Nehmen wir allein den griesgrämigen Walter, der mit aller Selbstverständlichkeit und Angriffslust im Pariser Straßencafé eine Apfelschorle bestellt. Nun ist dieses Getränk, wie die Welterfahreneren unter uns wissen, noch nicht recht in Frankreich angekommen, viel weniger seine deutsche Bezeichnung. Schorle klingt ja auch für uns wie Schwäbisch für Spätaussiedler. Wer die Waffen strecken will, erzählt irgendwas von Pomme pétillante (perlender Cidre ohne Alkohol), bestellt je ein Fläschchen Sprudel und Apfelsaft zum Selbermischen oder erklärt dem Kellner die mélange aus 50 % jus de pomme und 50 % eau gazeuse. Kann ja nicht schaden, wenn man ein paar deutsche Grundfesten ins Ausland trägt. Kulturtransfer will Walter indessen nicht gelingen, er wird zum Poltergeist, nur zu bremsen durch Christian Ritters beherztes und amüsantes Eingreifen.

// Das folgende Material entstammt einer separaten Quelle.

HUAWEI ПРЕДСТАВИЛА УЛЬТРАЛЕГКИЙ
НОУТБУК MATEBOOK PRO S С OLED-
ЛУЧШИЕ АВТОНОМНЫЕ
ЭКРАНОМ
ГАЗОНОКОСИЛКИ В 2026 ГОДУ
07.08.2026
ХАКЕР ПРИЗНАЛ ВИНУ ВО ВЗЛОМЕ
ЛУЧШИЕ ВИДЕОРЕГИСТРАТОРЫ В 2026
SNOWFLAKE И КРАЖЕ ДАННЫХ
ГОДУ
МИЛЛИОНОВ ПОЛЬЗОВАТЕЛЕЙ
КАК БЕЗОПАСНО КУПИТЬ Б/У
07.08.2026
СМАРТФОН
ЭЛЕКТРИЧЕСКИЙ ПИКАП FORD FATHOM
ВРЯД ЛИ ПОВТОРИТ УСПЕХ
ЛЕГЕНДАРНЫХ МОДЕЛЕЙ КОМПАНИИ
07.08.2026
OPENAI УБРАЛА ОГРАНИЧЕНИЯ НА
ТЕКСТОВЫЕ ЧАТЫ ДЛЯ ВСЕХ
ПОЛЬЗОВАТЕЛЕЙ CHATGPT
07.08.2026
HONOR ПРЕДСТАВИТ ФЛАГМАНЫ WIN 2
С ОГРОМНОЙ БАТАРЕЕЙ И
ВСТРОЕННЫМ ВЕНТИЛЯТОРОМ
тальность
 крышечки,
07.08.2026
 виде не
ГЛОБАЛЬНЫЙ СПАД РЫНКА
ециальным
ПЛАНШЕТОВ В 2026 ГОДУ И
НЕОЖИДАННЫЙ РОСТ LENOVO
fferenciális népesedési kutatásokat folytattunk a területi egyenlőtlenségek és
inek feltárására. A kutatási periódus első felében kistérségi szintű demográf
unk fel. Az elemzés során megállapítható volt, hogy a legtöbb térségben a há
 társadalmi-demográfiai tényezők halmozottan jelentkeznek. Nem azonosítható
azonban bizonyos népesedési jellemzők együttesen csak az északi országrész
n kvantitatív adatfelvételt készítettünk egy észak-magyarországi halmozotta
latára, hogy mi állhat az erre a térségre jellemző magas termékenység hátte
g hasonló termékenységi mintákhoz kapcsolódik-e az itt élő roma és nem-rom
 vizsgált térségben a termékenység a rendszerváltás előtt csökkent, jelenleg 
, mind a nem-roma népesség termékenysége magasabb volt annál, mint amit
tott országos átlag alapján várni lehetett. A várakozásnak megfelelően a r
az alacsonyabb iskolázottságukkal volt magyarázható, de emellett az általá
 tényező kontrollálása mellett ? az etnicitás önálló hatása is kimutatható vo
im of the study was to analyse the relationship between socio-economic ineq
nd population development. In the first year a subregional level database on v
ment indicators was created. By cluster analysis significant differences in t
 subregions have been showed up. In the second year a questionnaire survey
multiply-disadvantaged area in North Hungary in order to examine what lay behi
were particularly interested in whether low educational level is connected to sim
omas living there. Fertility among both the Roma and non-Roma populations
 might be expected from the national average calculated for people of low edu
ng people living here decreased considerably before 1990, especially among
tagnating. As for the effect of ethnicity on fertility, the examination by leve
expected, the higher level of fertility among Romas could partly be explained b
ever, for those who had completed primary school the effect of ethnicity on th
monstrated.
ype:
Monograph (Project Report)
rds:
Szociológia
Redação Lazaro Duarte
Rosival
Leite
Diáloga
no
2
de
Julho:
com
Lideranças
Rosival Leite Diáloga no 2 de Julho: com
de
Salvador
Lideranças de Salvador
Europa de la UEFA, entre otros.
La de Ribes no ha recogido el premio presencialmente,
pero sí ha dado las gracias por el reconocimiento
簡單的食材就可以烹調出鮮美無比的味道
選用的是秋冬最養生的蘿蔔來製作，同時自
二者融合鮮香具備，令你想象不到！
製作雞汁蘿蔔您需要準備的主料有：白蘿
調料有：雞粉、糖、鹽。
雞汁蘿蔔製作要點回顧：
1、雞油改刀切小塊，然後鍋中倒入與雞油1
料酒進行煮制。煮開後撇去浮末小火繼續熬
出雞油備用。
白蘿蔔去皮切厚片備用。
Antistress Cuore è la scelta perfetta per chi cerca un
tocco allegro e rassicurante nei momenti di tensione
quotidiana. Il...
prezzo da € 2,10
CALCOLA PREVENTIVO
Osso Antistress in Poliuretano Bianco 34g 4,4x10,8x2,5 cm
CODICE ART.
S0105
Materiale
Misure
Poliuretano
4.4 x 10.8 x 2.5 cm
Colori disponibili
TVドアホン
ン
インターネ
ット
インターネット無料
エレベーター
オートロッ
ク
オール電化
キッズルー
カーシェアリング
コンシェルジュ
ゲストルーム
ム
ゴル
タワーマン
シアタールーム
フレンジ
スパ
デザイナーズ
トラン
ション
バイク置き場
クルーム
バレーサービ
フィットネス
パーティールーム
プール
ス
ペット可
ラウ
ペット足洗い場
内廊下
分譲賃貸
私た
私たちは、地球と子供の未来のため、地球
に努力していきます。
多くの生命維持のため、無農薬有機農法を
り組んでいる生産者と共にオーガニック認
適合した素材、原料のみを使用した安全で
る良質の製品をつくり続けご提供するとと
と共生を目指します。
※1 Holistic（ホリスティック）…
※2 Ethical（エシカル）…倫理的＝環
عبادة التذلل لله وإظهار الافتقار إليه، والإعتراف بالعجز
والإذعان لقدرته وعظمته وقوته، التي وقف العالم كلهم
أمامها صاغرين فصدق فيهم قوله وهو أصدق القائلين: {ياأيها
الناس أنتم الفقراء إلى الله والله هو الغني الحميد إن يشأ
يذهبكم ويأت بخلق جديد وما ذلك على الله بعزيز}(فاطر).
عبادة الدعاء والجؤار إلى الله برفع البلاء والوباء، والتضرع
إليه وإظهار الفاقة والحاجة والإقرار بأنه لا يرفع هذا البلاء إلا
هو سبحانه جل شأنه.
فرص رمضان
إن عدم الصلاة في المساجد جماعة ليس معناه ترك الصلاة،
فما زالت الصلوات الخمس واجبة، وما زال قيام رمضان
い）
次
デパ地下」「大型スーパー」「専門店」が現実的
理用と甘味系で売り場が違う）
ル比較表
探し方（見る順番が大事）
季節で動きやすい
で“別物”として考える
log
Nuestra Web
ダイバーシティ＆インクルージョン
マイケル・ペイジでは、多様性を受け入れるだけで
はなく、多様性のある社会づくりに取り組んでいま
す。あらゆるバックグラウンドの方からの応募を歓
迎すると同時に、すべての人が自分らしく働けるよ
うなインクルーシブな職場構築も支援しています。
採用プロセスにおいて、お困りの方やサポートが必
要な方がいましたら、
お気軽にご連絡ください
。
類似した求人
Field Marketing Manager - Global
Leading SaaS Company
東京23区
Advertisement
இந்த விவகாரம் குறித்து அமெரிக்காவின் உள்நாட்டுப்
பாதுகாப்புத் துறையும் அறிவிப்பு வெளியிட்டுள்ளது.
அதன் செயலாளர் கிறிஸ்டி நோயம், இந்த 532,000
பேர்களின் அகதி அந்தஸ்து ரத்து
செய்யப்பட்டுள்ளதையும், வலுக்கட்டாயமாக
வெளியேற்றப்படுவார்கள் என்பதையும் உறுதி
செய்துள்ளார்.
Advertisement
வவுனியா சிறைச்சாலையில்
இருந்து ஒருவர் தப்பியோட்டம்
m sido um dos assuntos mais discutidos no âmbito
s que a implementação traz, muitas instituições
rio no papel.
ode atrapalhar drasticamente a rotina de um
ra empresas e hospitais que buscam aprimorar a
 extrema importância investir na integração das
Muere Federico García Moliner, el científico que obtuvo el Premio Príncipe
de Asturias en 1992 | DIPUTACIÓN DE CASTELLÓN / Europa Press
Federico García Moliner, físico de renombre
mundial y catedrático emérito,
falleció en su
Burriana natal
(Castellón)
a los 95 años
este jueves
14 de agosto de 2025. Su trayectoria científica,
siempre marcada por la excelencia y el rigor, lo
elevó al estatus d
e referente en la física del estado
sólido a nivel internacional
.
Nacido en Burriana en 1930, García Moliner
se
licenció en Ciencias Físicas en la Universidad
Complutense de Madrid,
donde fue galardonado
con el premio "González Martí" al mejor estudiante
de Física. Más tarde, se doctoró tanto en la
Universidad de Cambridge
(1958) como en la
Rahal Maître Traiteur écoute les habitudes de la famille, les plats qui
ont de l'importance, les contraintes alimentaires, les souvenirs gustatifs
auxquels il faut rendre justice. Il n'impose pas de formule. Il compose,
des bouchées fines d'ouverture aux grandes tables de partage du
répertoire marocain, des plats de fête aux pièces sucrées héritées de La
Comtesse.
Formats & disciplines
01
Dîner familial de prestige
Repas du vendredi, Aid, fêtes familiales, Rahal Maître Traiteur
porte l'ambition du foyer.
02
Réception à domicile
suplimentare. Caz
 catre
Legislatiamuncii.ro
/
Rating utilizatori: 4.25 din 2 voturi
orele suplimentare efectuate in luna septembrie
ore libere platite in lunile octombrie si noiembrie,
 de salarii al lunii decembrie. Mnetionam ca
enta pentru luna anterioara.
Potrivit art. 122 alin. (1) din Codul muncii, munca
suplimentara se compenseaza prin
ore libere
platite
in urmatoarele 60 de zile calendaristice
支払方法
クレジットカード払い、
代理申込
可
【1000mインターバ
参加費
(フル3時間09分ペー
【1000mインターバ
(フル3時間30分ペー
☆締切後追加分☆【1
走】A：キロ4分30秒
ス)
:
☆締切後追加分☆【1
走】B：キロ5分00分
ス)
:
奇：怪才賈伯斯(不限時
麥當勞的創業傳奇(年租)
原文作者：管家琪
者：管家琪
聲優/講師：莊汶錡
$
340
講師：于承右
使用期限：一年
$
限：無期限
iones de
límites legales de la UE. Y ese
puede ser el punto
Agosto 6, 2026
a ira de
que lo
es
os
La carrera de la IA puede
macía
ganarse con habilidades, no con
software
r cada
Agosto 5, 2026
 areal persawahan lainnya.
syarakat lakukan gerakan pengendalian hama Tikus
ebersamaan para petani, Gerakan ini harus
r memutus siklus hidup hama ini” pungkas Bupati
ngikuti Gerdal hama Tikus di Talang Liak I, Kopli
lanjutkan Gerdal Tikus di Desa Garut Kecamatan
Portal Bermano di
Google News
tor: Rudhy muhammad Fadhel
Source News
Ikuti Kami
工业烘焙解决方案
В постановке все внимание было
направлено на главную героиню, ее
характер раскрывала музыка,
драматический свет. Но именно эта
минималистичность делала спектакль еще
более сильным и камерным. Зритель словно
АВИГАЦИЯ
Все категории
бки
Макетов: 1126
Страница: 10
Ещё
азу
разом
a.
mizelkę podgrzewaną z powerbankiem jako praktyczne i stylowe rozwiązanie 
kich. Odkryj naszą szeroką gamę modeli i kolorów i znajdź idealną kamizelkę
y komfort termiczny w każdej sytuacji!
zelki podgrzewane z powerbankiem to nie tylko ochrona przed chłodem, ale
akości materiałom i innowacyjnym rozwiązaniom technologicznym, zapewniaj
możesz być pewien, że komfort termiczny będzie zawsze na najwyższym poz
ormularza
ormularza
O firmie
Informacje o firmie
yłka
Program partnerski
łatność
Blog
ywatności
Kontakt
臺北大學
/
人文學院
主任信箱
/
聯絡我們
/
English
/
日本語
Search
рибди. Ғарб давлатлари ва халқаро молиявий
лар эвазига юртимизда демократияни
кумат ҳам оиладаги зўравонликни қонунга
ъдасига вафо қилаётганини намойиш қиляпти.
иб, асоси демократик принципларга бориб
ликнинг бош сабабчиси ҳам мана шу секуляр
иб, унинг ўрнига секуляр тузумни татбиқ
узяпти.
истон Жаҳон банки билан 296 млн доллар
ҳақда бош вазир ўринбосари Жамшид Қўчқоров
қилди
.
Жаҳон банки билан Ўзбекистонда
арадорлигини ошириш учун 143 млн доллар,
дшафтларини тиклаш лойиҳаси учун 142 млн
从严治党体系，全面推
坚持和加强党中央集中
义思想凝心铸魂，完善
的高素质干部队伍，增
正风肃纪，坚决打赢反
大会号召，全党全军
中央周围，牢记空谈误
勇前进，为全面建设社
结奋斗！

Hoffentlich liest man das zu Hause
Das Schöne an den Szenen: Nichts wirkt überzeichnet, alles stoppt die paar Zentimeter vor der Demarkationslinie zwischen Absurdität und Klamauk. Man liest den Schmöker in einem weg, ohne zu stutzen, liest ihn auch ein zweites Mal und fragt sich, wie es sein mag, wenn Christian ihn vorliest. Denn Poetry Slam ist ja immer noch die Dichterlesung gegen die Zeit mit einer Prise Selbstinszenierung. Auf einen krisenfesteren Berufsstand übertragen: Nur Friseure können, was Friseure können.
Christian Ritter: „Hoffentlich regnet es zu Hause“. 152 Seiten, Berlin (Satyr Verlag) 2022
Fischpott hat ein Rezensionsexemplar vom Verlag erhalten.